# WORK INSTRUCTIONS
Go through the entries below, tally each line with the string "untuk", and give the final number by itself.

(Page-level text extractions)
>>>>

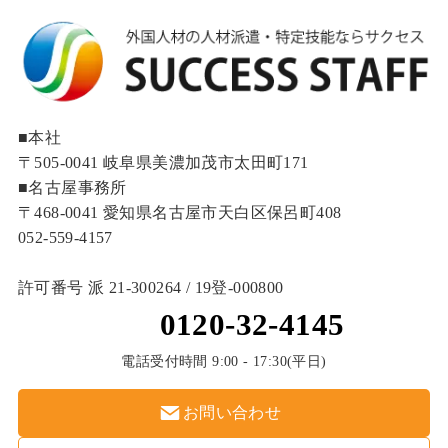
■本社
〒505-0041 岐阜県美濃加茂市太田町171
■名古屋事務所
〒468-0041 愛知県名古屋市天白区保呂町408
052-559-4157
許可番号 派 21-300264 / 19登‐000800
0120-32-4145
電話受付時間 9:00 - 17:30(平日)
お問い合わせ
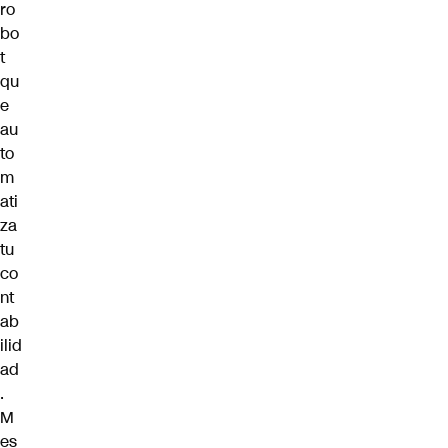
ro
bo
t
qu
e
au
to
m
ati
za
tu
co
nt
ab
ilid
ad
.
M
es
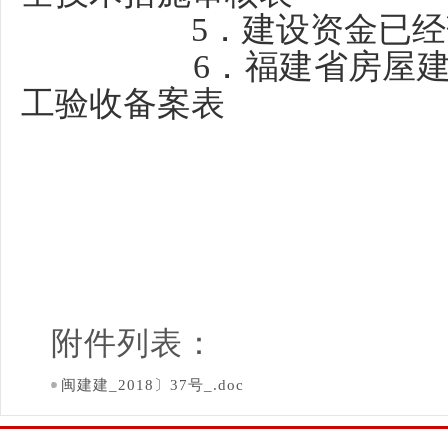
5．建设资金已
6．福建省房屋
工验收备案表
附件列表：
闽建建_2018〕37号_.doc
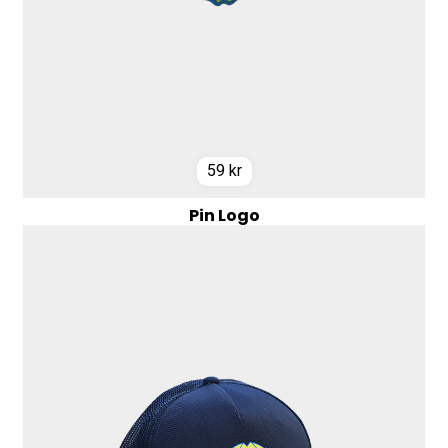
59
kr
Pin Logo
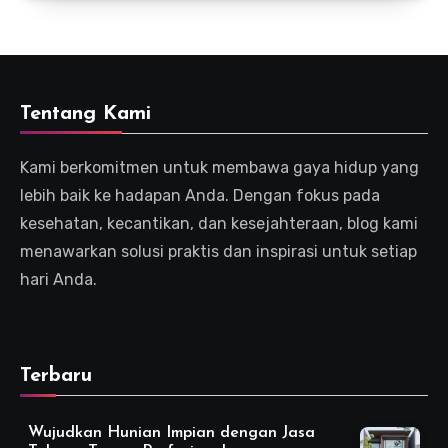
Tentang Kami
Kami berkomitmen untuk membawa gaya hidup yang
lebih baik ke hadapan Anda. Dengan fokus pada
kesehatan, kecantikan, dan kesejahteraan, blog kami
menawarkan solusi praktis dan inspirasi untuk setiap
hari Anda.
Terbaru
Wujudkan Hunian Impian dengan Jasa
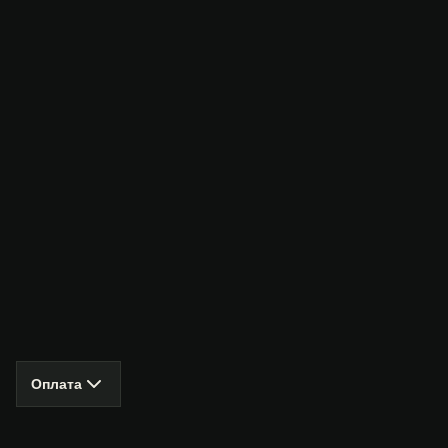
Оплата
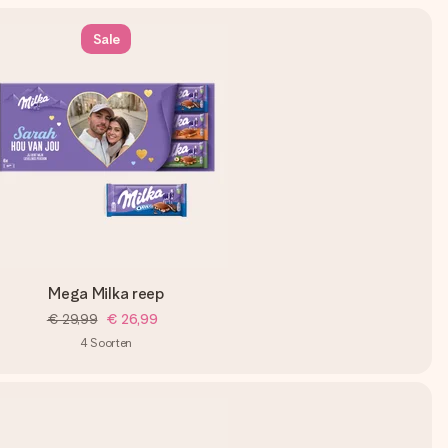
Sale
Mega Milka reep
€ 29,99
€ 26,99
4
Soorten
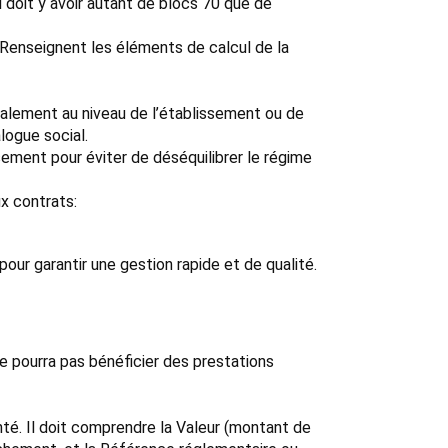
Il doit y avoir autant de blocs 70 que de
: Renseignent les éléments de calcul de la
balement au niveau de l’établissement ou de
logue social.
ssement pour éviter de déséquilibrer le régime
x contrats:
our garantir une gestion rapide et de qualité.
ne pourra pas bénéficier des prestations
té. Il doit comprendre la Valeur (montant de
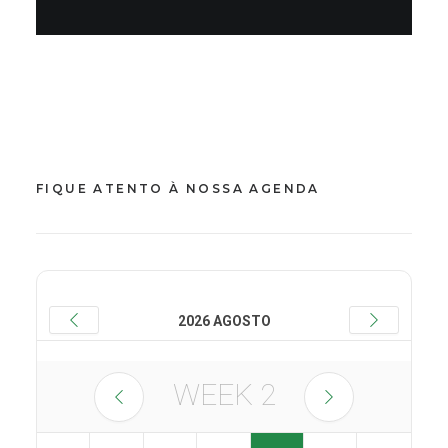
FIQUE ATENTO À NOSSA AGENDA
2026 AGOSTO
WEEK
2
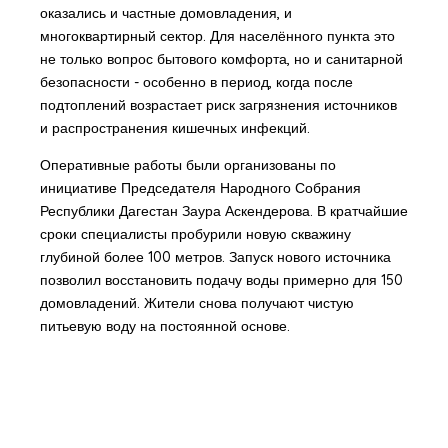
оказались и частные домовладения, и
многоквартирный сектор. Для населённого пункта это
не только вопрос бытового комфорта, но и санитарной
безопасности - особенно в период, когда после
подтоплений возрастает риск загрязнения источников
и распространения кишечных инфекций.
Оперативные работы были организованы по
инициативе Председателя Народного Собрания
Республики Дагестан Заура Аскендерова. В кратчайшие
сроки специалисты пробурили новую скважину
глубиной более 100 метров. Запуск нового источника
позволил восстановить подачу воды примерно для 150
домовладений. Жители снова получают чистую
питьевую воду на постоянной основе.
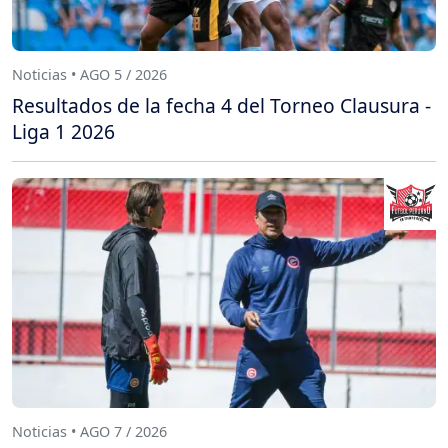
Noticias • AGO 5 / 2026
Resultados de la fecha 4 del Torneo Clausura -
Liga 1 2026
Noticias • AGO 7 / 2026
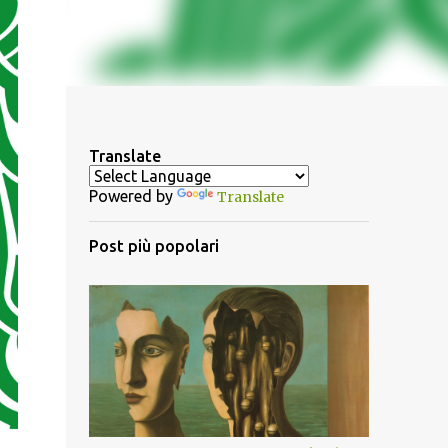
Translate
Powered by
Translate
Post più popolari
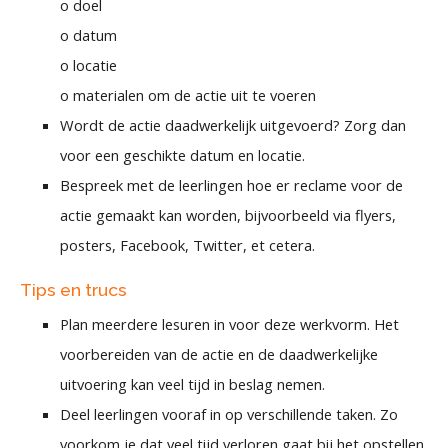
o doel
o datum
o locatie
o materialen om de actie uit te voeren
Wordt de actie daadwerkelijk uitgevoerd? Zorg dan
voor een geschikte datum en locatie.
Bespreek met de leerlingen hoe er reclame voor de
actie gemaakt kan worden, bijvoorbeeld via flyers,
posters, Facebook, Twitter, et cetera.
Tips en trucs
Plan meerdere lesuren in voor deze werkvorm. Het
voorbereiden van de actie en de daadwerkelijke
uitvoering kan veel tijd in beslag nemen.
Deel leerlingen vooraf in op verschillende taken. Zo
voorkom je dat veel tijd verloren gaat bij het opstellen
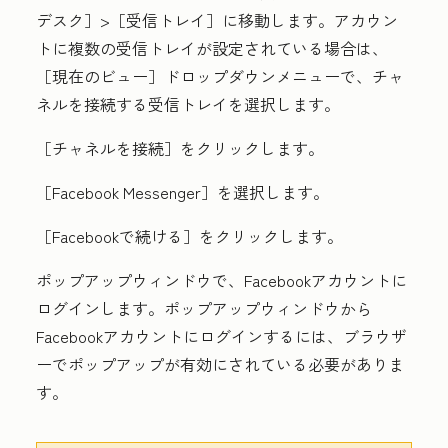
デスク］
>
［受信トレイ］に移動します。アカウン
トに複数の受信トレイが設定されている場合は、
［現在のビュー］
ドロップダウンメニューで、チャ
ネルを接続する受信トレイを選択します。
［チャネルを接続］
をクリックします。
［Facebook Messenger］を選択します。
［Facebookで続ける］をクリックします。
ポップアップウィンドウで、Facebookアカウントに
ログインします。ポップアップウィンドウから
Facebookアカウントにログインするには、ブラウザ
ーでポップアップが有効にされている必要がありま
す。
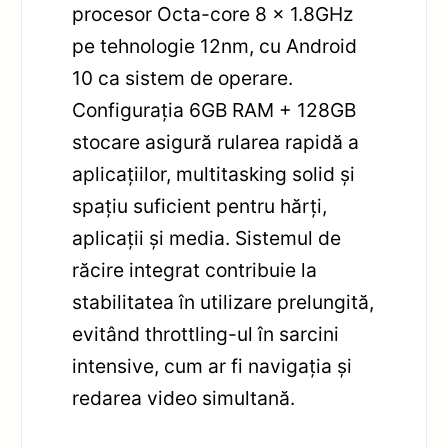
procesor Octa-core 8 x 1.8GHz
pe tehnologie 12nm, cu Android
10 ca sistem de operare.
Configurația 6GB RAM + 128GB
stocare asigură rularea rapidă a
aplicațiilor, multitasking solid și
spațiu suficient pentru hărți,
aplicații și media. Sistemul de
răcire integrat contribuie la
stabilitatea în utilizare prelungită,
evitând throttling-ul în sarcini
intensive, cum ar fi navigația și
redarea video simultană.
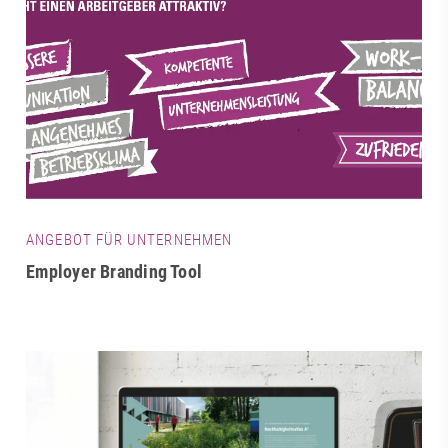
ANGEBOT FÜR UNTERNEHMEN
Employer Branding Tool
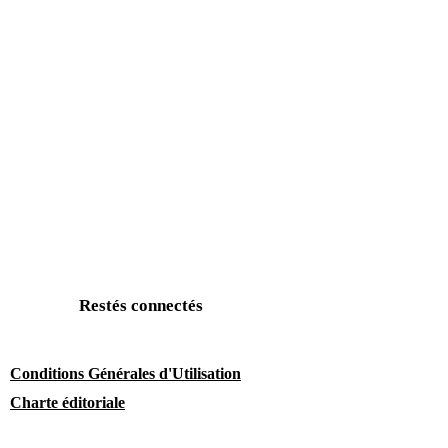
Restés connectés
Conditions Générales d'Utilisation
Charte éditoriale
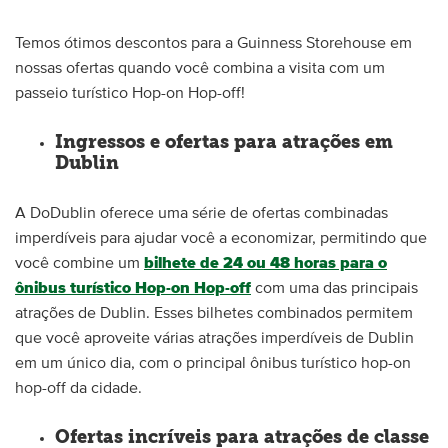
Temos ótimos descontos para a Guinness Storehouse em
nossas ofertas quando você combina a visita com um
passeio turístico Hop-on Hop-off!
Ingressos e ofertas para atrações em
Dublin
A DoDublin oferece uma série de ofertas combinadas
imperdíveis para ajudar você a economizar, permitindo que
você combine um
bilhete de 24 ou 48 horas para o
ônibus turístico Hop-on Hop-off
com uma das principais
atrações de Dublin. Esses bilhetes combinados permitem
que você aproveite várias atrações imperdíveis de Dublin
em um único dia, com o principal ônibus turístico hop-on
hop-off da cidade.
Ofertas incríveis para atrações de classe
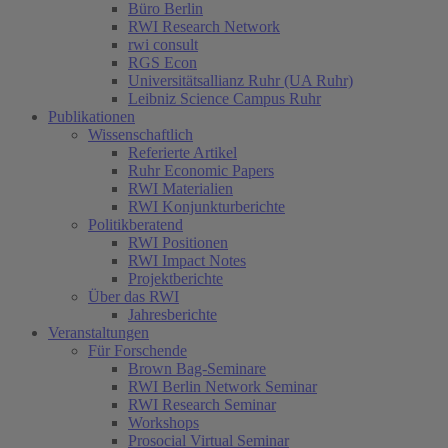
Büro Berlin
RWI Research Network
rwi consult
RGS Econ
Universitätsallianz Ruhr (UA Ruhr)
Leibniz Science Campus Ruhr
Publikationen
Wissenschaftlich
Referierte Artikel
Ruhr Economic Papers
RWI Materialien
RWI Konjunkturberichte
Politikberatend
RWI Positionen
RWI Impact Notes
Projektberichte
Über das RWI
Jahresberichte
Veranstaltungen
Für Forschende
Brown Bag-Seminare
RWI Berlin Network Seminar
RWI Research Seminar
Workshops
Prosocial Virtual Seminar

<<<<

# ANSWER BOX
2